#### What needs to be done
Exactly the lines below from the one with "out having to" up to and including the one with "to end on May" make up the answer, with nothing else added.

#### Entries provided
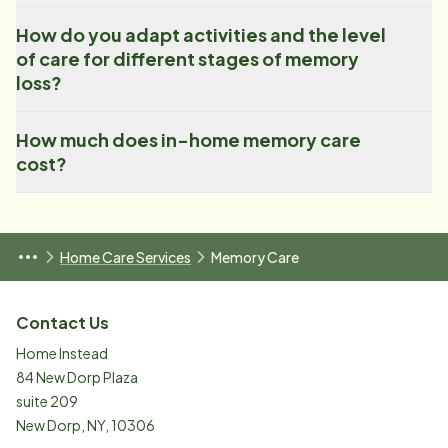
How do you adapt activities and the level
of care for different stages of memory
loss?
How much does in-home memory care
cost?
Home Care Services
Memory Care
Contact Us
Home Instead
84 New Dorp Plaza
suite 209
New Dorp
,
NY
,
10306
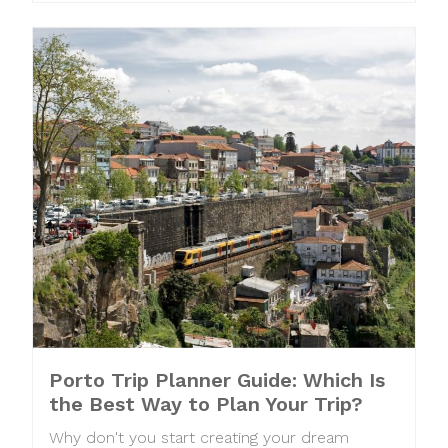
Porto Trip Planner Guide: Which Is
the Best Way to Plan Your Trip?
Why don't you start creating your dream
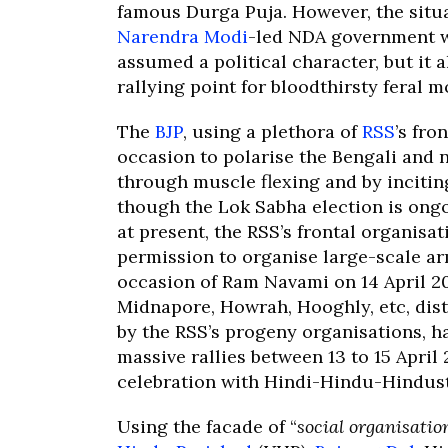
famous Durga Puja. However, the situa
Narendra Modi
-led NDA government w
assumed a political character, but it 
rallying point for bloodthirsty feral 
The
BJP
, using a plethora of
RSS
’s fron
occasion to polarise the Bengali and
through muscle flexing and by inciti
though the Lok Sabha election is ong
at present, the RSS’s frontal organisa
permission to organise large-scale a
occasion of Ram Navami on 14 April 2
Midnapore, Howrah, Hooghly, etc, dis
by the RSS’s progeny organisations, h
massive rallies between 13 to 15 April
celebration with Hindi-Hindu-Hindust
Using the facade of “
social organisatio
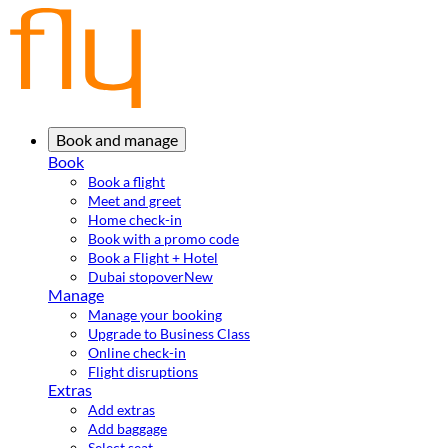
Book and manage
Book
Book a flight
Meet and greet
Home check-in
Book with a promo code
Book a Flight + Hotel
Dubai stopover
New
Manage
Manage your booking
Upgrade to Business Class
Online check-in
Flight disruptions
Extras
Add extras
Add baggage
Select seat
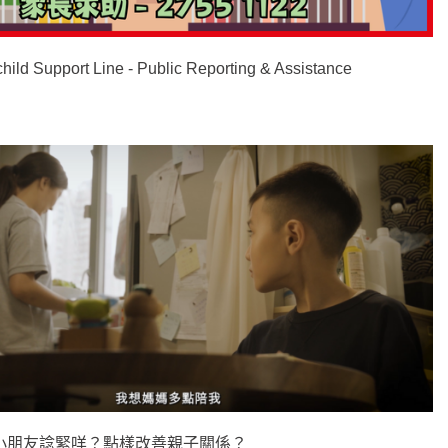
child Support Line - Public Reporting & Assistance
小朋友諗緊咩？點樣改善親子關係？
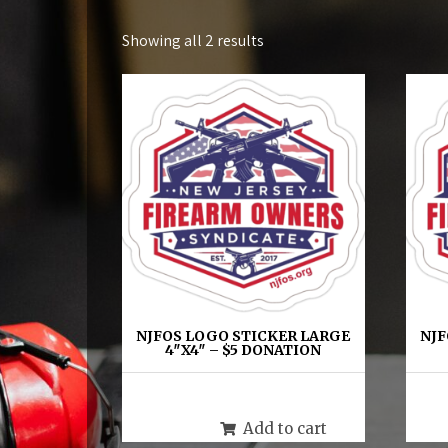
Showing all 2 results
NJFOS LOGO STICKER LARGE
NJF
4″X4″ – $5 DONATION
$
5.00
Add to cart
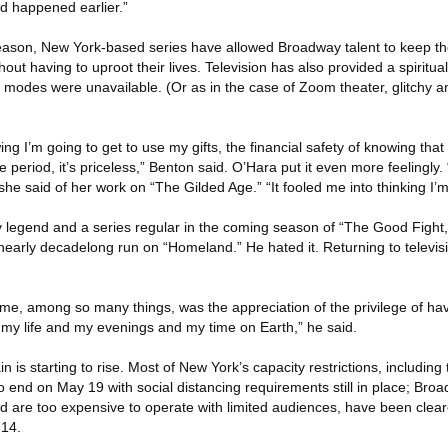
ad happened earlier.”
eason, New York-based series have allowed Broadway talent to keep th
out having to uproot their lives. Television has also provided a spiritu
r modes were unavailable. (Or as in the case of Zoom theater, glitchy 
ng I’m going to get to use my gifts, the financial safety of knowing that
me period, it’s priceless,” Benton said. O’Hara put it even more feelingly. 
 she said of her work on “The Gilded Age.” “It fooled me into thinking I’m 
legend and a series regular in the coming season of “The Good Fight,”
a nearly decadelong run on “Homeland.” He hated it. Returning to televi
me, among so many things, was the appreciation of the privilege of hav
my life and my evenings and my time on Earth,” he said.
n is starting to rise. Most of New York’s capacity restrictions, includin
to end on May 19 with social distancing requirements still in place; Bro
d are too expensive to operate with limited audiences, have been cleare
 14.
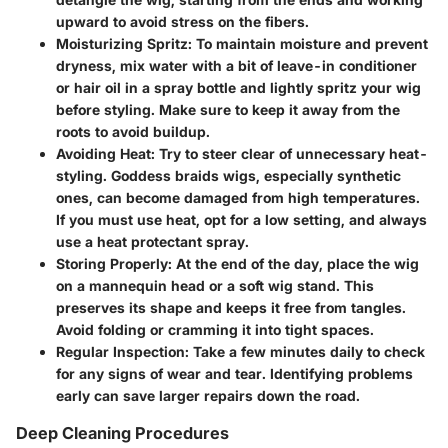
upward to avoid stress on the fibers.
Moisturizing Spritz:
To maintain moisture and prevent
dryness, mix water with a bit of leave-in conditioner
or hair oil in a spray bottle and lightly spritz your wig
before styling. Make sure to keep it away from the
roots to avoid buildup.
Avoiding Heat:
Try to steer clear of unnecessary heat-
styling. Goddess braids wigs, especially synthetic
ones, can become damaged from high temperatures.
If you must use heat, opt for a low setting, and always
use a heat protectant spray.
Storing Properly:
At the end of the day, place the wig
on a mannequin head or a soft wig stand. This
preserves its shape and keeps it free from tangles.
Avoid folding or cramming it into tight spaces.
Regular Inspection:
Take a few minutes daily to check
for any signs of wear and tear. Identifying problems
early can save larger repairs down the road.
Deep Cleaning Procedures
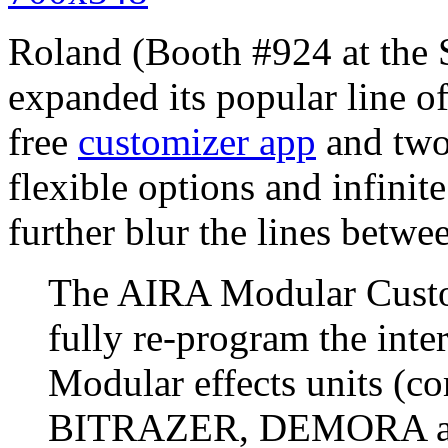
Roland (Booth #924 at t
expanded its popular line 
free
customizer app
and two 
flexible options and infinite
further blur the lines betw
The AIRA Modular Custo
fully re-program the inte
Modular effects units (
BITRAZER, DEMORA and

#### Finished exercise
out having to uproot their lives. Television has also provided a spiritu
r modes were unavailable. (Or as in the case of Zoom theater, glitchy 
ng I’m going to get to use my gifts, the financial safety of knowing that
me period, it’s priceless,” Benton said. O’Hara put it even more feelingly. 
 she said of her work on “The Gilded Age.” “It fooled me into thinking I’m 
legend and a series regular in the coming season of “The Good Fight,”
a nearly decadelong run on “Homeland.” He hated it. Returning to televi
me, among so many things, was the appreciation of the privilege of hav
my life and my evenings and my time on Earth,” he said.
n is starting to rise. Most of New York’s capacity restrictions, includin
to end on May 19 with social distancing requirements still in place; Bro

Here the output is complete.